Mr. Hampton has championed the enterprise-wide cause for years and confirmed that many U.S. risk managers remain frustrated about their inability to convince the so-called C-Suite board managers of the needs for a more holistic approach to risk.
He also confirmed what many readers of BIE have expressed of latethe perception that enterprise-wide risk management appears to be more advanced in Europe than it is in the United States.
But is the risk management profession really that different in the United States to Europe?
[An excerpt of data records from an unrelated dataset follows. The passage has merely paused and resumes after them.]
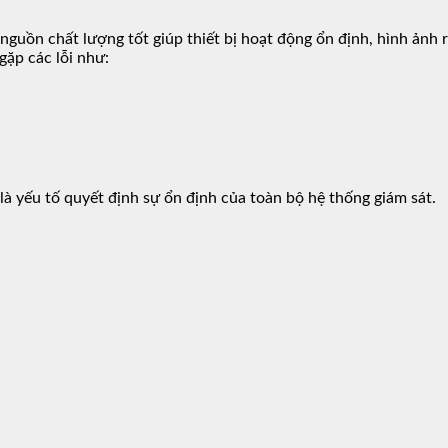
nguồn chất lượng tốt giúp thiết bị hoạt động ổn định, hình ảnh 
ặp các lỗi như:
là yếu tố quyết định sự ổn định của toàn bộ hệ thống giám sát.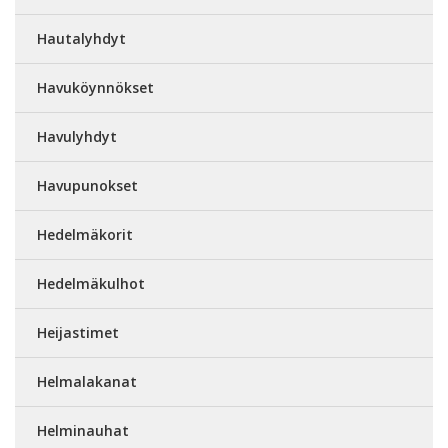
Hautalyhdyt
Havuköynnökset
Havulyhdyt
Havupunokset
Hedelmäkorit
Hedelmäkulhot
Heijastimet
Helmalakanat
Helminauhat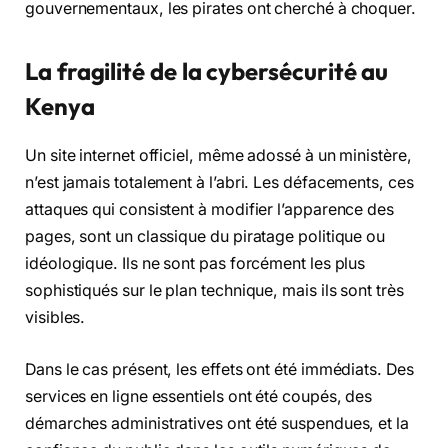
gouvernementaux, les pirates ont cherché à choquer.
La fragilité de la cybersécurité au
Kenya
Un site internet officiel, même adossé à un ministère,
n’est jamais totalement à l’abri. Les défacements, ces
attaques qui consistent à modifier l’apparence des
pages, sont un classique du piratage politique ou
idéologique. Ils ne sont pas forcément les plus
sophistiqués sur le plan technique, mais ils sont très
visibles.
Dans le cas présent, les effets ont été immédiats. Des
services en ligne essentiels ont été coupés, des
démarches administratives ont été suspendues, et la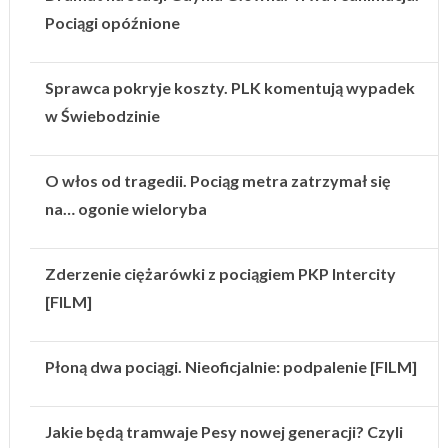
Pociągi opóźnione
Sprawca pokryje koszty. PLK komentują wypadek
w Świebodzinie
O włos od tragedii. Pociąg metra zatrzymał się
na… ogonie wieloryba
Zderzenie ciężarówki z pociągiem PKP Intercity
[FILM]
Płoną dwa pociągi. Nieoficjalnie: podpalenie [FILM]
Jakie będą tramwaje Pesy nowej generacji? Czyli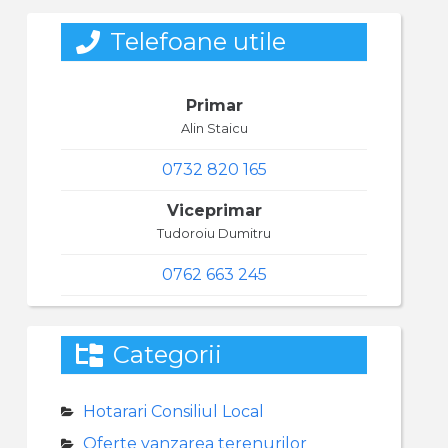
Telefoane utile
Primar
Alin Staicu
0732 820 165
Viceprimar
Tudoroiu Dumitru
0762 663 245
Categorii
Hotarari Consiliul Local
Oferte vanzarea terenurilor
Is it possible to say that one community is more sophisticated than the other and crucially what can they learn from each other?
The first point to remember when discussing this recurring pan-Atlantic debate is that there are far more similarities between risk management on both sides of the pond than differences.
All risk managers, regardless of where they are based and what their employer does, have the core goal of corporate asset protection.
To protect the crown jewels, risk managers identify the key risks, measure them, manage them and then work out what and how much can and should be transferred, depending upon the risk appetite of the corporation.
Also, the underlying risks faced by risk managers are the same.
Risk managers in Europe and the United States face the same basic insurable property and liability risks and wider business risks such as supply chain, business continuity,
reputational risk and the like.
The fundamentals are, therefore, not that different, the wrinkles really begin to emerge when you consider the wider social, economic, political, legal and even cultural differences between the United States and Europe.
I would suggest that there are three main factors in this regard.
First, there is the legal system.
U.S. risk managers need to spend much more time worrying about being sued because of the litigious U.S. system and, therefore, tactical, defensive liability strategies are much more important than in Europe.
Second, there is business culture.
U.S. risk managers do not have to worry too much about cross-state cultural differences. Europeans have always had to worry about cross-border differences in language, business culture and ethics and the like and have a longer tradition of working outside of Europe in other continents such as Africa and Asia too.
European business has always had to spend more time worrying about cross-border integration and supply issues that demand a bigger picture approach.
Third there is regulation.
The United States has a much more rules-based approach to regulation than Europe, which generally prefers a looser, principles approach.
Virtually all Europeans moan about the volume of new rules that emanate from the European Commission. But the reality is that most of the directives are top-level "directions," not detailed lists of tick boxes.
For these big environmental reasons, it is, therefore, arguable that U.S. risk managers will, inevitably, have to take a more tactical, tick-box approach to risk management, just as European risk managers have to take a more strategic approach.
Thus U.S. risk managers should probably not beat themselves up too much if they are not as far ahead with enterprise-wide risk management as their colleagues in Europe who are possibly more sophisticated, simply because they have to be.
It follows from this that, if U.S. risk managers, really want to catch up with their European counterparts, then they will need some help from their judiciary, the Securities and Exchange Commission and Capitol Hill and that is a big task.